Delusions of persecution -- which include "delusions of self-reference" -- though a source of annoyance while I was in an inactive state, annoyed and distressed me even more when I began to move about and was obliged to associate with other patients. To my mind not only were the doctors and attendants detectives; each patient was a detective and the whole institution was a part of the "Third Degree." Scarcely any remark was made in my presence that I could not twist into a cleverly veiled reference to myself. In each person I could see a resemblance to persons I had known, or to the principals or victims of the crimes with which I imagined myself charged. I refused to read, for to read veiled charges and fail to assert my innocence was to incriminate both myself and others. But I looked with longing glances upon all printed matter and, as my curiosity was continually piqued, this enforced abstinence grew to be well-nigh intolerable.

149  

It became again highly expedient to the family purse, upon which my illness was so serious a drain, that every possible saving be made. Therefore I was transferred from the main building, where I had a private room and a special attendant, to a ward where I was to mingle, under an aggregate sort of supervision, with fifteen or twenty other patients. Here I had no special attendant by day, though one slept in my room at night.

150  

Of this ward I had heard alarming reports -- and these from the lips of several attendants. I was therefore greatly disturbed at the proposed change. But, the transfer once accomplished, after a few days I really liked my new quarters better than the old. During the entire time I remained at the sanatorium I was more alert mentally than I gave evidence of being. But not until after my removal to this ward where I was left alone for hours every day did I dare to give evidence of my alertness. Here I even went so far on one occasion as to joke with my new attendant. He had been trying to persuade me to take a bath. I refused, mainly because I did not like the looks of the bath-room, which, with its cement floor and central drain, resembled the washing-room of an improved stable. After all else had failed the attendant tried the role of sympathizer.

151  

"Now I know just how you feel," said he, "I can put myself in your place."

152  

"Well, if you can, do it and take the bath yourself," said I.

153  

The remark is brilliant by contrast with the dismal source from which it escaped. "Escaped" is the word, for the fear that I should hasten my trial by exhibiting too great a gain in health, mental or physical, was already upon me; and it controlled much of my conduct during the succeeding months of despondency.

154  

Having now no special attendant I spent many hours in my room, alone, but not absolutely alone, for somewhere the eye of a detective was evermore upon me.
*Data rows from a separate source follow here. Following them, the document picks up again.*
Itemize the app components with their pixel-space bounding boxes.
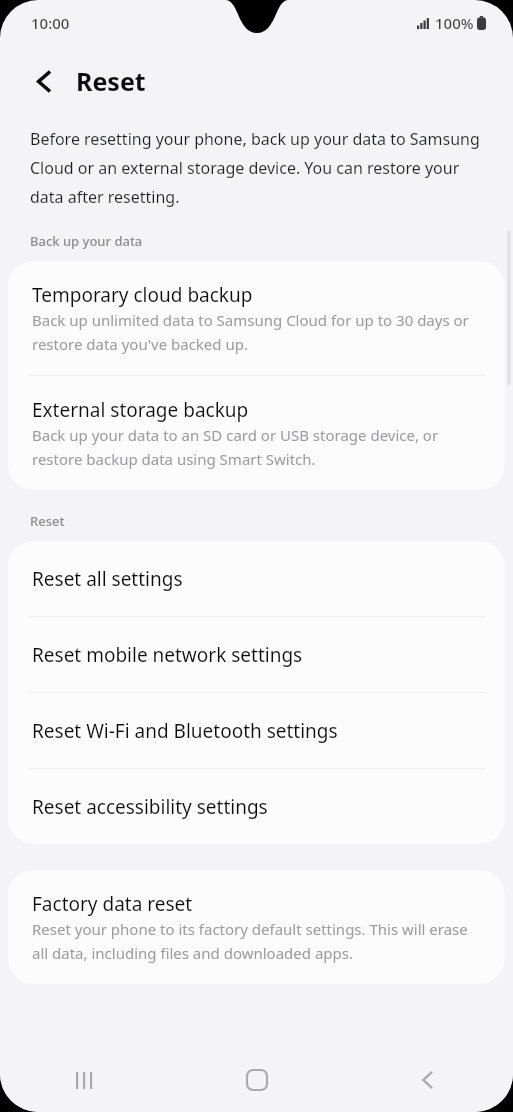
staticText: Back up unlimited data to Samsung Cloud … bbox=[32, 310, 481, 354]
button[interactable]: Reset all settings bbox=[8, 541, 505, 616]
staticText: Reset your phone to its factory default … bbox=[32, 919, 481, 963]
staticText: Reset Wi-Fi and Bluetooth settings bbox=[32, 718, 338, 744]
staticText: Factory data reset bbox=[32, 891, 193, 917]
button[interactable]: Back bbox=[24, 61, 64, 101]
staticText: Back up your data to an SD card or USB s… bbox=[32, 425, 481, 469]
button[interactable]: Back bbox=[342, 1048, 513, 1112]
staticText: 100% bbox=[435, 13, 474, 33]
button[interactable]: Reset Wi-Fi and Bluetooth settings bbox=[8, 693, 505, 768]
staticText: Reset bbox=[30, 512, 65, 530]
staticText: Reset bbox=[76, 64, 146, 98]
button[interactable]: Recent apps bbox=[0, 1048, 171, 1112]
staticText: 10:00 bbox=[31, 13, 70, 33]
staticText: Reset accessibility settings bbox=[32, 794, 268, 820]
staticText: Reset mobile network settings bbox=[32, 642, 303, 668]
button[interactable]: Reset accessibility settings bbox=[8, 769, 505, 844]
staticText: External storage backup bbox=[32, 397, 249, 423]
button[interactable]: External storage backup bbox=[8, 376, 505, 490]
staticText: Reset all settings bbox=[32, 566, 183, 592]
staticText: Before resetting your phone, back up you… bbox=[30, 128, 483, 207]
staticText: Back up your data bbox=[30, 232, 143, 250]
button[interactable]: Temporary cloud backup bbox=[8, 261, 505, 375]
button[interactable]: Factory data reset bbox=[8, 870, 505, 984]
button[interactable]: Reset mobile network settings bbox=[8, 617, 505, 692]
staticText: Temporary cloud backup bbox=[32, 282, 253, 308]
button[interactable]: Home bbox=[171, 1048, 342, 1112]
I soon fancied that my case had been transferred from the State to the Federal authorities, and the fear of an all-powerful Secret Service did not tend to ease my laboring imagination. Comparative solitude, however, gave me courage and soon I began to read, regardless of consequences. During the entire period of my depression, every publication seemed to have been written and printed for me, and me alone. Books, magazines, and newspapers seemed to be special editions. The fact that I well knew how inordinate would be the cost of such a procedure in no way shook my faith in it. Indeed, that I was costing my persecutors fabulous sums of money was a source of secret satisfaction -- a psychological phenomenon, perhaps associated with delusions of grandeur which long afterwards asserted themselves. During the earliest stages of my illness I had lost count of time, and the calendar did not right itself until the day when I largely regained my reason. Meanwhile, the date on each newspaper was, according to my reckoning, two weeks out of the way. This confirmed my belief in the special editions as a part of the "Third Degree."